Per abitudine andò alla porta, ma una volta messa la mano sulla maniglia si fermò.

Non aveva il coraggio di disturbarlo.

Non dopo quello che aveva combinato.

 

“Sicuramente sarà ancora arrabbiato con me…”

 

 

 

 

La mattina successiva, il barone si svegliò ben riposato.

 

Però c’era qualcosa di strano.

 

Alexander si guardò intorno.

“Non ricordavo che il letto fosse così grande…”

 

La stanza era diventata enorme.

Anche la vestaglia gli stava molto larga e quasi gli impediva di muoversi.

 

Scrutò attentamente la zona.

Era la sua camera. Identica a come l’aveva lasciata la sera prima.

Soltanto sembrava molto più grande.

 

Dopo molti sforzi, riuscì a scendere dal letto, per unirsi a Daniel a fare colazione.

Con la poca luce dell’alba che filtrava dalla finestra riuscì a guidarsi fino alla porta.

 

Si appoggiò al mobile in cui teneva gli abiti, mentre con l’altra mano si teneva il vestito.

“Di solito mi arrivava al fianco, adesso riesco addirittura ad appoggiarci la fronte.” Pensò.

 

Fece qualche altro passo quando vide lo specchio.

All’improvviso si fermò.

 

Nel riflesso non c’era il solito vecchio uomo burbero ed esile.

La figura grottesca era stata sostituita da quella di un piccolo e dolce bambino.

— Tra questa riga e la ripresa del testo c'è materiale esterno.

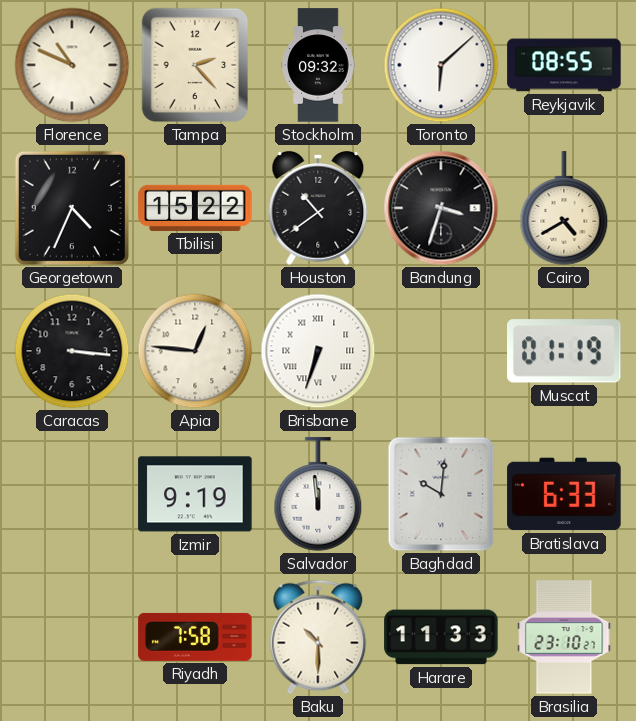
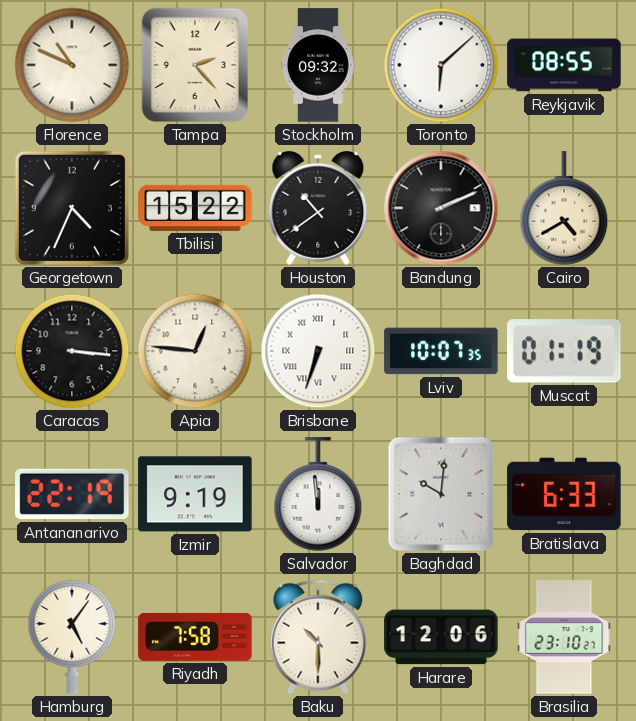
Bandung: 3:33 -> 2:11
Lviv: none -> 10:07
Antananarivo: none -> 22:19
Hamburg: none -> 5:06
Harare: 11:33 -> 12:06
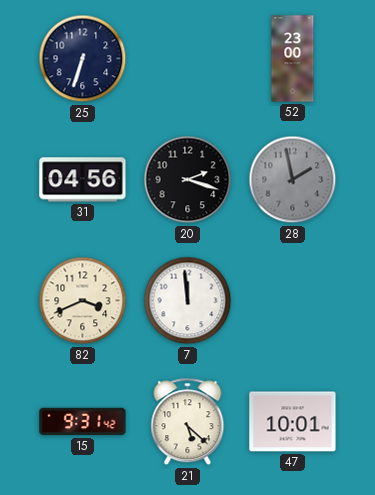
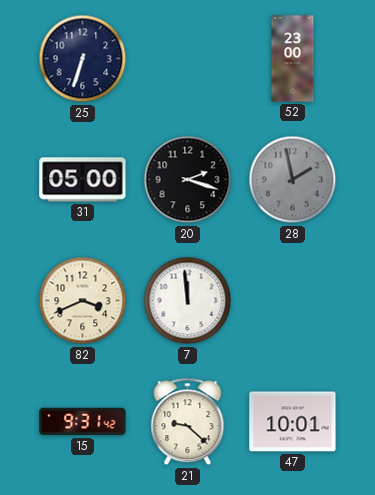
31: 04:56 -> 05:00
21: 5:22 -> 9:22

Inspiegabilmente aveva i capelli lunghi e bianchi.

 

I suoi occhi dorati stettero a fissare a lungo quel viso tondo e paffuto, non riuscendo a riconoscersi.

Eppure questo bimbo nel riflesso ripeteva esattamente i suoi movimenti.

 

Si guardò le mani. Piccole e morbide.

A quel punto capì.

 

La Vitae.

Di certo era la causa dell’accaduto.

Se solo quel ragazzo fosse stato più attento.

 

Con rabbia Alexander chiamò il suo nome.

 

“DANIEEEEEEL!”

La voce non era cambiata affatto, sempre tonante e imperiosa.

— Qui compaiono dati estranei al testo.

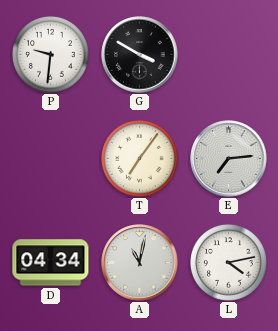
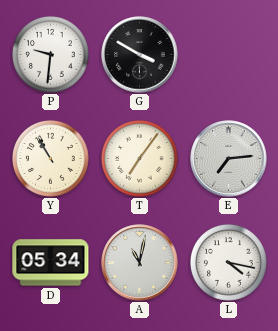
Y: none -> 10:55
D: 04:34 -> 05:34
L: 4:13 -> 4:17
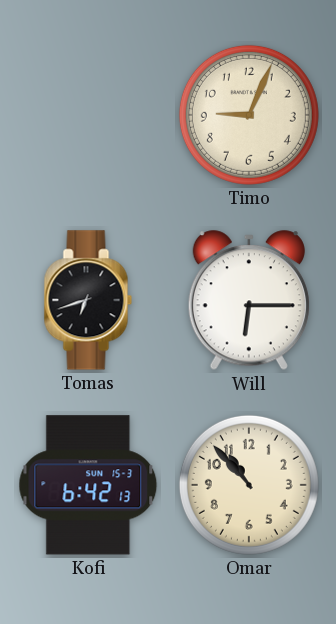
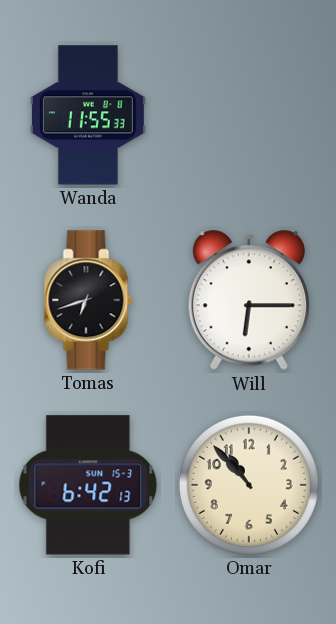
Wanda: none -> 11:55
Timo: 9:04 -> none
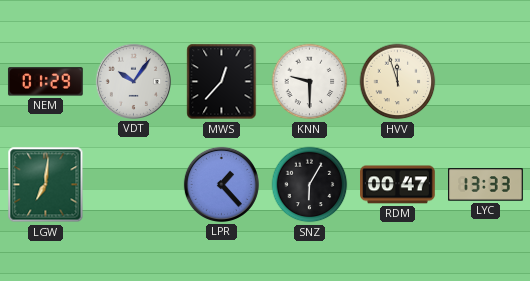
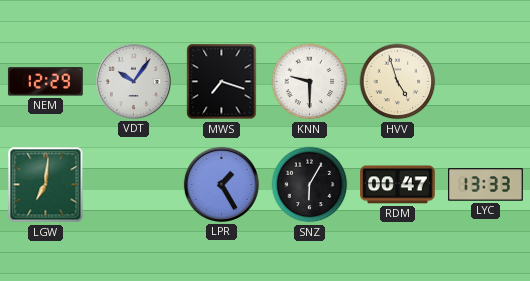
NEM: 01:29 -> 12:29
MWS: 12:37 -> 7:18
HVV: 11:57 -> 4:57
LPR: 1:23 -> 1:25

Era incredibile come da un piccolo essere potesse provenire un suono così spaventoso,

ma evidentemente insieme all’anima dev’essere l’unica cosa a non essere cambiata.

 

Quell’urlo terribile risuonò per tutte le stanze del castello fino al giardino, dove ad attenderlo c’era Daniel.

Per lo spavento la mano tremò e per poco non versò il the che era nella tazza.

 

“Il barone ha bisogno di me! Che cosa sarà successo?”

Di corsa il ragazzo si diresse da dove proveniva quell’urlo ed entrò nella camera.

 

“Mi ha chiamato?

Alexander? Dove sei?”

 

“Qui in basso, sciocco.”

 

Daniel guardò da dove proveniva la voce conosciuta e balzò indietro insieme a un urlo per lo stupore.

Stette a guardarlo per qualche secondo, mentre il bambino lo fissava arrabbiato.

 

D’istinto lo prese in braccio e lo avvicinò al volto per vederlo meglio.

Per accertarsi che fosse reale.

 

I loro occhi si incontrarono e a Daniel scappò un risolino.

Era così dolce.

 

“Alexander…? Sei tu…?”

 

“Dobbiamo trovare una soluzione. E in fretta.”